At an annual memorial, Guterres warned of the dangers posed by crises in Ukraine, the Middle East and the Korean Peninsula, as he described the horrors endured by the Japanese city.
In the blink of an eye, tens of thousands of people were killed in this city. He said that women, children and men were incinerated in a hellish fire.
Survivors were cursed with a radioactive legacy of cancer and other health problems.
What can we learn from the mushroom cloud that swelled above this city? Around 140,000 people died when Hiroshima was bombed by the US on Aug 6, 1945 - a toll that includes those who died from radiation exposure.

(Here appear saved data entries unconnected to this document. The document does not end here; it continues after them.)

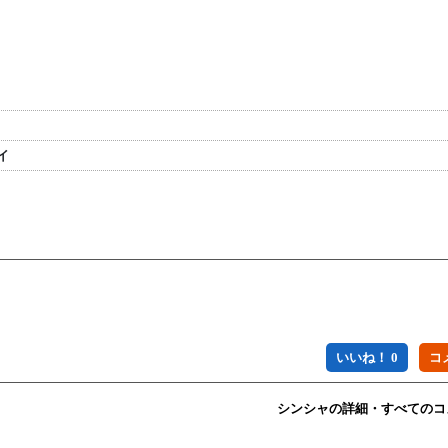
イ
いいね！ 0
シンシャの詳細・すべてのコ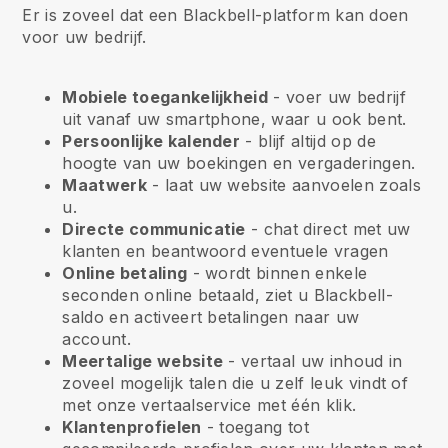
Er is zoveel dat een Blackbell-platform kan doen
voor uw bedrijf.
Mobiele toegankelijkheid
- voer uw bedrijf
uit vanaf uw smartphone, waar u ook bent.
Persoonlijke kalender
- blijf altijd op de
hoogte van uw boekingen en vergaderingen.
Maatwerk
- laat uw website aanvoelen zoals
u.
Directe communicatie
- chat direct met uw
klanten en beantwoord eventuele vragen
Online betaling
- wordt binnen enkele
seconden online betaald, ziet u Blackbell-
saldo en activeert betalingen naar uw
account.
Meertalige website
- vertaal uw inhoud in
zoveel mogelijk talen die u zelf leuk vindt of
met onze vertaalservice met één klik.
Klantenprofielen
- toegang tot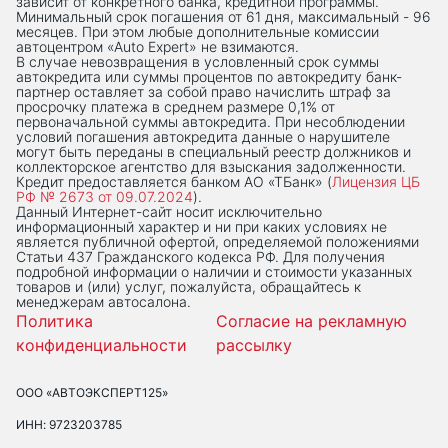
зависит от конкретного банка, кредитной программы.
Минимальный срок погашения от 61 дня, максимальный - 96
месяцев. При этом любые дополнительные комиссии
автоцентром «Auto Expert» не взимаются.
В случае невозвращения в условленный срок суммы
автокредита или суммы процентов по автокредиту банк-
партнер оставляет за собой право начислить штраф за
просрочку платежа в среднем размере 0,1% от
первоначальной суммы автокредита. При несоблюдении
условий погашения автокредита данные о нарушителе
могут быть переданы в специальный реестр должников и
коллекторское агентство для взыскания задолженности.
Кредит предоставляется банком АО «ТБанк» (
Лицензия ЦБ
РФ № 2673 от 09.07.2024
).
Данный Интернет-сaйт носит исключительно
информационный характер и ни при каких условиях не
является публичной офертой, определяемой положениями
Статьи 437 Гражданского кодекса РФ. Для получения
подробной информации о наличии и стоимости указанных
товаров и (или) услуг, пожалуйста, обращайтесь к
менеджерам автосалона.
Политика
Согласие на рекламную
конфиденциальности
рассылку
ООО «АВТОЭКСПЕРТ125»
ИНН: 9723203785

Today, crises with grave nuclear undertones are spreading fast - the Middle East, to the Korean Peninsula, Russia's invasion of Ukraine Guterres said, repeating the warnings he made at a Nuclear Non-Proliferation Treaty conference in New York this week.
Before dawn, survivors and their relatives began to gather at Hiroshima's Peace Memorial Park to offer flowers and prayers.

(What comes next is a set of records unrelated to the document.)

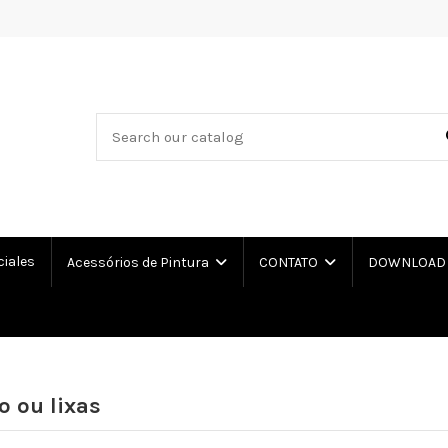
ciales
Acessórios de Pintura
CONTATO
DOWNLOAD L
o ou lixas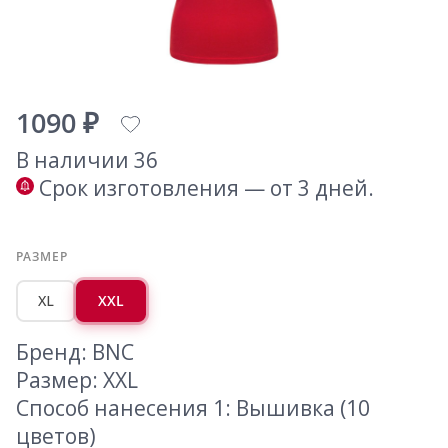
1090 ₽
В наличии 36
Срок изготовления — от 3 дней.
РАЗМЕР
XL
XXL
Бренд: BNC
Размер: XXL
Способ нанесения 1: Вышивка (10
цветов)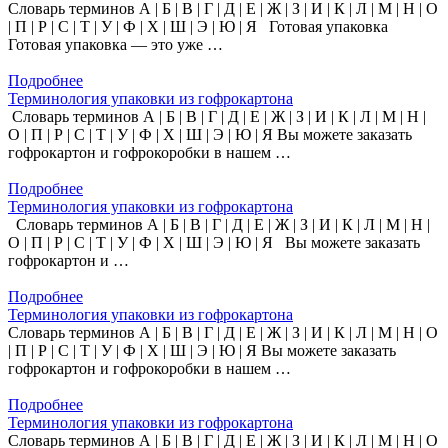
Словарь терминов А | Б | В | Г | Д | Е | Ж | З | И | К | Л | М | Н | О
| П | Р | С | Т | У | Ф | Х | Ш | Э | Ю | Я Готовая упаковка
Готовая упаковка — это уже …
Подробнее
Терминология упаковки из гофрокартона
Словарь терминов А | Б | В | Г | Д | Е | Ж | З | И | К | Л | М | Н |
О | П | Р | С | Т | У | Ф | Х | Ш | Э | Ю | Я Вы можете заказать
гофрокартон и гофрокоробки в нашем …
Подробнее
Терминология упаковки из гофрокартона
Словарь терминов А | Б | В | Г | Д | Е | Ж | З | И | К | Л | М | Н |
О | П | Р | С | Т | У | Ф | Х | Ш | Э | Ю | Я Вы можете заказать
гофрокартон и …
Подробнее
Терминология упаковки из гофрокартона
Словарь терминов А | Б | В | Г | Д | Е | Ж | З | И | К | Л | М | Н | О
| П | Р | С | Т | У | Ф | Х | Ш | Э | Ю | Я Вы можете заказать
гофрокартон и гофрокоробки в нашем …
Подробнее
Терминология упаковки из гофрокартона
Словарь терминов А | Б | В | Г | Д | Е | Ж | З | И | К | Л | М | Н | О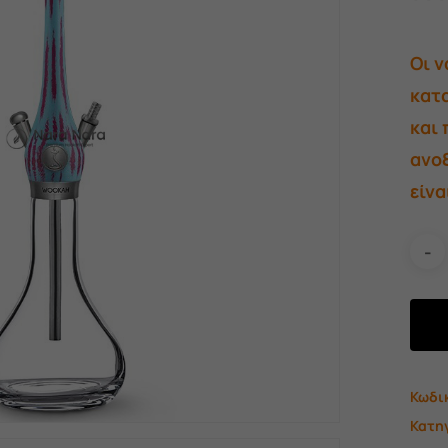
Οι 
κατα
και 
ανοξ
είν
Κωδι
Κατη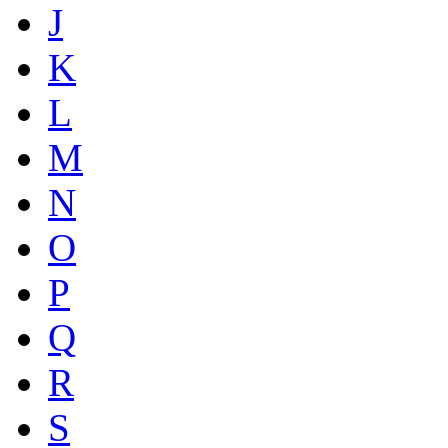
J
K
L
M
N
O
P
Q
R
S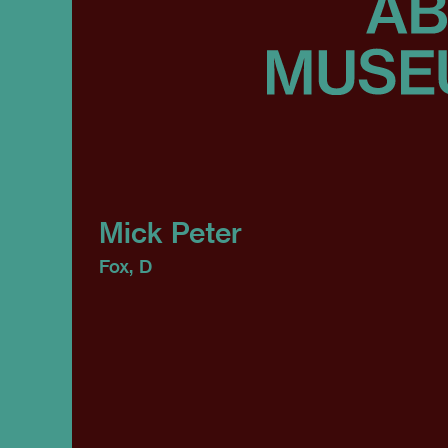
Mick Peter
Fox, D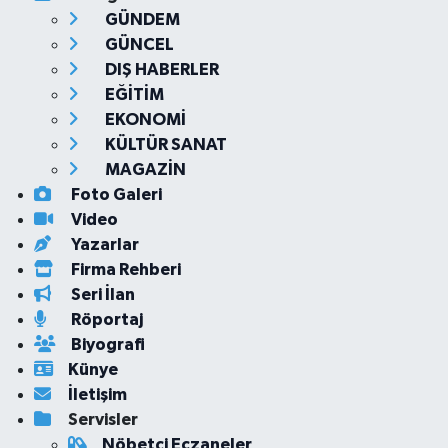
GÜNDEM
GÜNCEL
DIŞ HABERLER
EĞİTİM
EKONOMİ
KÜLTÜR SANAT
MAGAZİN
Foto Galeri
Video
Yazarlar
Firma Rehberi
Seri İlan
Röportaj
Biyografi
Künye
İletişim
Servisler
Nöbetçi Eczaneler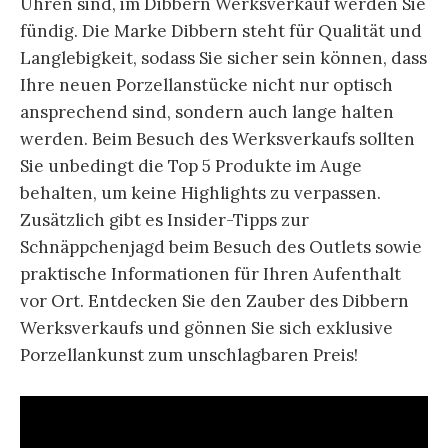
Uhren sind, im Dibbern Werksverkauf werden Sie
fündig. Die Marke Dibbern steht für Qualität und
Langlebigkeit, sodass Sie sicher sein können, dass
Ihre neuen Porzellanstücke nicht nur optisch
ansprechend sind, sondern auch lange halten
werden. Beim Besuch des Werksverkaufs sollten
Sie unbedingt die Top 5 Produkte im Auge
behalten, um keine Highlights zu verpassen.
Zusätzlich gibt es Insider-Tipps zur
Schnäppchenjagd beim Besuch des Outlets sowie
praktische Informationen für Ihren Aufenthalt
vor Ort. Entdecken Sie den Zauber des Dibbern
Werksverkaufs und gönnen Sie sich exklusive
Porzellankunst zum unschlagbaren Preis!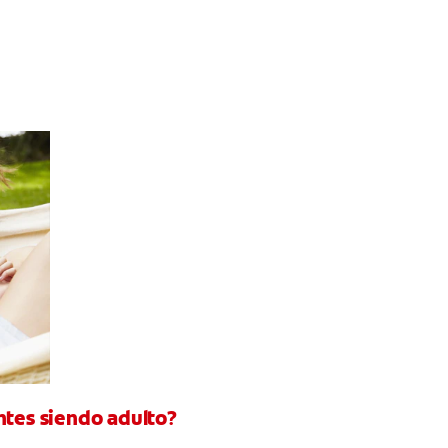
ntes siendo adulto?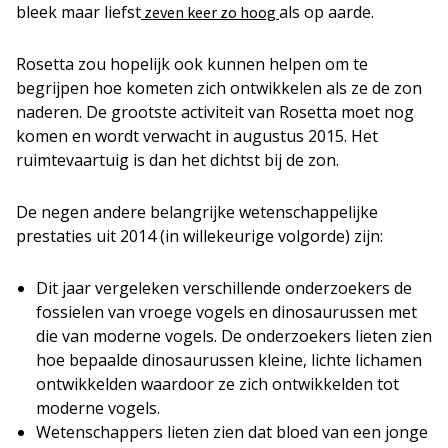
bleek maar liefst
als op aarde.
zeven keer zo hoog
Rosetta zou hopelijk ook kunnen helpen om te
begrijpen hoe kometen zich ontwikkelen als ze de zon
naderen. De grootste activiteit van Rosetta moet nog
komen en wordt verwacht in augustus 2015. Het
ruimtevaartuig is dan het dichtst bij de zon.
De negen andere belangrijke wetenschappelijke
prestaties uit 2014 (in willekeurige volgorde) zijn:
Dit jaar vergeleken verschillende onderzoekers de
fossielen van vroege vogels en dinosaurussen met
die van moderne vogels. De onderzoekers lieten zien
hoe bepaalde dinosaurussen kleine, lichte lichamen
ontwikkelden waardoor ze zich ontwikkelden tot
moderne vogels.
Wetenschappers lieten zien dat bloed van een jonge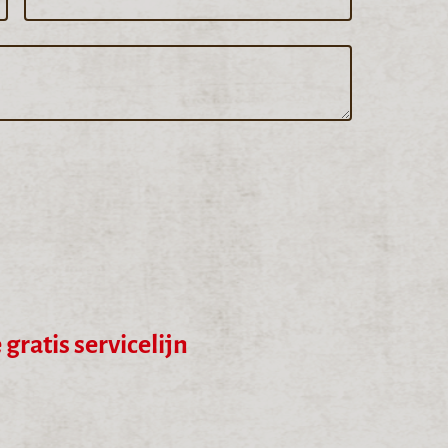
gratis servicelijn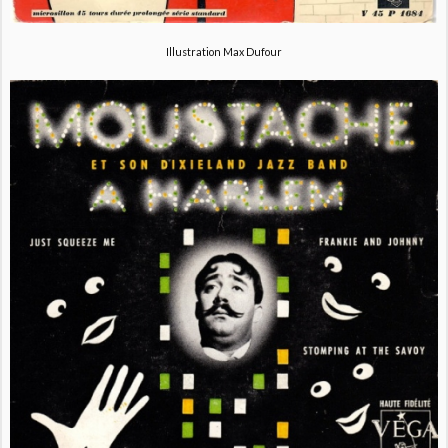
Illustration Max Dufour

The moment the bomb was dropped, a silent prayer was held at 8.15 am.
The Russian ambassador was not invited to the ceremony but visited Hiroshima on Thursday to lay flowers at the memorial site.
President Vladimir Putin has made thinly veiled threats since Russia invaded Ukraine in February, hinting at a willingness to deploy tactical nuclear weapons.
In a speech on Saturday, Hiroshima mayor Kazumi Matsui praised Leo Tolstoy, Russian author of War and Peace, saying: "Never build your happiness on the misfortune of others, only in their happiness can you find your own." Three days after Hiroshima bombing, Washington dropped a plutonium bomb on the Japanese port city of Nagasaki, killing about 74,000 people and leading to the end of World War II.
The United States is the only country to have ever used nuclear weapons in conflict.
The UN head said around 13,000 are now held in state arsenals around the world.
Saturday was the first time that Guterres attended the Hiroshima memorial in person, a visit last year was cancelled because of the COVID 19 pandemic.